• Brief
Could you set down exactly the lines in the records below between the line holding "What the job involves" and the line holding "No big deal.", inclusive?

• Information supplied
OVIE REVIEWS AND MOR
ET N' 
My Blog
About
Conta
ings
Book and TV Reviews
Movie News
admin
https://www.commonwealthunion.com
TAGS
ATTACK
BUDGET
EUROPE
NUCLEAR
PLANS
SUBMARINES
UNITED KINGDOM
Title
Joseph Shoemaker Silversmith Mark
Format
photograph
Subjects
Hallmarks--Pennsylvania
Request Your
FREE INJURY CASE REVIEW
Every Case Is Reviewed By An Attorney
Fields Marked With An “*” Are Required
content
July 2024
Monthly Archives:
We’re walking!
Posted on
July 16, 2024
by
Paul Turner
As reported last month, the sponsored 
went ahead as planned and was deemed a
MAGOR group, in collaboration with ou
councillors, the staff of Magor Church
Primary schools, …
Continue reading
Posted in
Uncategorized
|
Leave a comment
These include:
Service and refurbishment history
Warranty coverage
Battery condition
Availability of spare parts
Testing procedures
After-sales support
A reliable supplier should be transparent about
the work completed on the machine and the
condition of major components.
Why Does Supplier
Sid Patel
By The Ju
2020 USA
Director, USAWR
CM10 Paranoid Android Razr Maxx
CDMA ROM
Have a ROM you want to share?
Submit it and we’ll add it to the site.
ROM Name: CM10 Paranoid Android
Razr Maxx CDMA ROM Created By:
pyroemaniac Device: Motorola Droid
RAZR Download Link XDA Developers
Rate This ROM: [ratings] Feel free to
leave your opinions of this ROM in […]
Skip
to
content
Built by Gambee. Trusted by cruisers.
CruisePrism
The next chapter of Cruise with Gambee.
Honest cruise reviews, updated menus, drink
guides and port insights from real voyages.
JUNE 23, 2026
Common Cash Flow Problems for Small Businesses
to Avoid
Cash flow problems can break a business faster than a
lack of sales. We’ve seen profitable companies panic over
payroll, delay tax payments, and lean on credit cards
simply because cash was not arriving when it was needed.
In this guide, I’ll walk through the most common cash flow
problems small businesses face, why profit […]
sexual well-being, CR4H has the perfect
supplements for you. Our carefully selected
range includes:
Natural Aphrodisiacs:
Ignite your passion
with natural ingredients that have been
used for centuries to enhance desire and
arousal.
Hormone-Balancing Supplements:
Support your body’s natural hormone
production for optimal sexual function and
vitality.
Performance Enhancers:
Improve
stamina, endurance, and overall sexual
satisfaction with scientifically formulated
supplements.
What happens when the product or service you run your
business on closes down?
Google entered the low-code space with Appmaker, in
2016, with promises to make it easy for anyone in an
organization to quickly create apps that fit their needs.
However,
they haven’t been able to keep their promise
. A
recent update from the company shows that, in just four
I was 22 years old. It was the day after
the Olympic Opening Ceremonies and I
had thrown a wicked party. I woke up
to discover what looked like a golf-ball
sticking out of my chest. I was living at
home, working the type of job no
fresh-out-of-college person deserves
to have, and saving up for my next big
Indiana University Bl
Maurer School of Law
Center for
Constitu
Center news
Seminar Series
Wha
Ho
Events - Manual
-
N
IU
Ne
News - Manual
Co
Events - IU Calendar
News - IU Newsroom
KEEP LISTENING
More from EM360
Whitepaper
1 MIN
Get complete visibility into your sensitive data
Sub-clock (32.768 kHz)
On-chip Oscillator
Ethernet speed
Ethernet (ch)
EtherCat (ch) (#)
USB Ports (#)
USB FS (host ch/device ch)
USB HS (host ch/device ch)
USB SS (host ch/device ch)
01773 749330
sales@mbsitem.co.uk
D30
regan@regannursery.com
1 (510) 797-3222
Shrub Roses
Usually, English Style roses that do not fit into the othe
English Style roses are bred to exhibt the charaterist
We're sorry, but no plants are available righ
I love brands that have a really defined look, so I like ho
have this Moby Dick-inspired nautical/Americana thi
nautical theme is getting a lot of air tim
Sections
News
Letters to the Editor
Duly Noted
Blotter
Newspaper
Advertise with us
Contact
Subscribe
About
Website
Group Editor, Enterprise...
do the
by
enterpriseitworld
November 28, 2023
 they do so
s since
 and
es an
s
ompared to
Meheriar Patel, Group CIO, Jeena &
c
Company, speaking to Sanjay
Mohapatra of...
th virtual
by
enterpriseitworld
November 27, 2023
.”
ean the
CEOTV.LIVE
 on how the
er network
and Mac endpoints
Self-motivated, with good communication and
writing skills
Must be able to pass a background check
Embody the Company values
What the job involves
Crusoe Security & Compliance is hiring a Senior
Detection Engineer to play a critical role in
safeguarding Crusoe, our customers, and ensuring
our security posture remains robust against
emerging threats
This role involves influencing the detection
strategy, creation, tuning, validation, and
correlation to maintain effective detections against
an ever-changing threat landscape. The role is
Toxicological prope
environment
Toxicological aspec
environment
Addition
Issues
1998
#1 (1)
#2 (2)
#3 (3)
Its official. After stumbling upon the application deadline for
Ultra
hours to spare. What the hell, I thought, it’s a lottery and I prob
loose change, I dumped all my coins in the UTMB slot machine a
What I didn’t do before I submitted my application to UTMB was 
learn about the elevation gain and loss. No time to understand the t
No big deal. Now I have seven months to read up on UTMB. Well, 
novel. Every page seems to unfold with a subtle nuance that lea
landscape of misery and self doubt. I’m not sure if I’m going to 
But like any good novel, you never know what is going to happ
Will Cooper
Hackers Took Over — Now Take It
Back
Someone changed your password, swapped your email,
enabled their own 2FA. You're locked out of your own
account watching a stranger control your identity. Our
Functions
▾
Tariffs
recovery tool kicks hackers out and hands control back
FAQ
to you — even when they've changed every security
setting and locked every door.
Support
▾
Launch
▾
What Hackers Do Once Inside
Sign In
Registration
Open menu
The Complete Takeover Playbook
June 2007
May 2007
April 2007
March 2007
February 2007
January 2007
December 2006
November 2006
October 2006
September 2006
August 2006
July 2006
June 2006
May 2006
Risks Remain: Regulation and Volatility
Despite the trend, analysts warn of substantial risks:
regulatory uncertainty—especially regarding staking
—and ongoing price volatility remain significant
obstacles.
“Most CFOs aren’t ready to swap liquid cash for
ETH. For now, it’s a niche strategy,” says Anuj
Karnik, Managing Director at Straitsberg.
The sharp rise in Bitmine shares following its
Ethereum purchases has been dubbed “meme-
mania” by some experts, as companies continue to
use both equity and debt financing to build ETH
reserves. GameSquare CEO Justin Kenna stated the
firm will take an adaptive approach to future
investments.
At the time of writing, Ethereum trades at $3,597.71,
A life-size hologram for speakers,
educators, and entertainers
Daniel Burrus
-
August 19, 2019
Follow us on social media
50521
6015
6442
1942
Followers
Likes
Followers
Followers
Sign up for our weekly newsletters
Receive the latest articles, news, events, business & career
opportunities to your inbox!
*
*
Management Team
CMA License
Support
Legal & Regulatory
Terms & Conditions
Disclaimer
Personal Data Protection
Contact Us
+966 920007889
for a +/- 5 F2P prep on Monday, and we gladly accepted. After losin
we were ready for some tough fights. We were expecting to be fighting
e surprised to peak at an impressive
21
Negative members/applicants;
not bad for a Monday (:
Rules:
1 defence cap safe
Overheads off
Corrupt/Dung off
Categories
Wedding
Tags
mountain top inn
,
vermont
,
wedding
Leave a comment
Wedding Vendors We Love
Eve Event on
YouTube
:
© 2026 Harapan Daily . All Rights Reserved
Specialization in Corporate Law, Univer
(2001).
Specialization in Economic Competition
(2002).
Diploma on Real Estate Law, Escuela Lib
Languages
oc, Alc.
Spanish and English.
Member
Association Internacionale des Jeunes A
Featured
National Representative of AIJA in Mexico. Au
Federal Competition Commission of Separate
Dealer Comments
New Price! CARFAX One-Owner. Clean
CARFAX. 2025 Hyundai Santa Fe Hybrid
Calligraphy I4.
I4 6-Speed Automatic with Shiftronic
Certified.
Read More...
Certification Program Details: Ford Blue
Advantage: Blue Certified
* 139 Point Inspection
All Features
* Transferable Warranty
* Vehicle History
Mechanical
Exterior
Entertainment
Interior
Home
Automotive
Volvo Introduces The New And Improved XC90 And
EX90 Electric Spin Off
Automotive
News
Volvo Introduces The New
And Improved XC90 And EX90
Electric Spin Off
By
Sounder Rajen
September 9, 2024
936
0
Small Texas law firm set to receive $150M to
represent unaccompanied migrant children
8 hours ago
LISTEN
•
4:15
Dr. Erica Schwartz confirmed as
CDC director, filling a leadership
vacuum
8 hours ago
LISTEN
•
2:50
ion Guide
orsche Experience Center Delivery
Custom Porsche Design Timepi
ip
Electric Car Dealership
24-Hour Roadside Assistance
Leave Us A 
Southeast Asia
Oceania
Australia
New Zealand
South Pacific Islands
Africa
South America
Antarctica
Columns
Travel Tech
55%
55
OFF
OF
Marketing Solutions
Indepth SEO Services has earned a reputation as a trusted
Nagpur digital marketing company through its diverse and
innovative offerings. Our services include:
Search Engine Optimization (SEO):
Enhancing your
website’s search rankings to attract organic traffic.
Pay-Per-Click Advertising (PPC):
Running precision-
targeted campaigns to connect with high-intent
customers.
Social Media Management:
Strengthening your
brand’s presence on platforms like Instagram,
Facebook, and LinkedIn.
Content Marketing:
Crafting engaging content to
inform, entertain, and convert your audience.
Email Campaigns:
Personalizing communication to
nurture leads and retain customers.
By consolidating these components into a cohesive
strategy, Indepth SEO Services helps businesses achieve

• Output for this task
What the job involves
Crusoe Security & Compliance is hiring a Senior
Detection Engineer to play a critical role in
safeguarding Crusoe, our customers, and ensuring
our security posture remains robust against
emerging threats
This role involves influencing the detection
strategy, creation, tuning, validation, and
correlation to maintain effective detections against
an ever-changing threat landscape. The role is
Toxicological prope
environment
Toxicological aspec
environment
Addition
Issues
1998
#1 (1)
#2 (2)
#3 (3)
Its official. After stumbling upon the application deadline for
Ultra
hours to spare. What the hell, I thought, it’s a lottery and I prob
loose change, I dumped all my coins in the UTMB slot machine a
What I didn’t do before I submitted my application to UTMB was 
learn about the elevation gain and loss. No time to understand the t
No big deal. Now I have seven months to read up on UTMB. Well, 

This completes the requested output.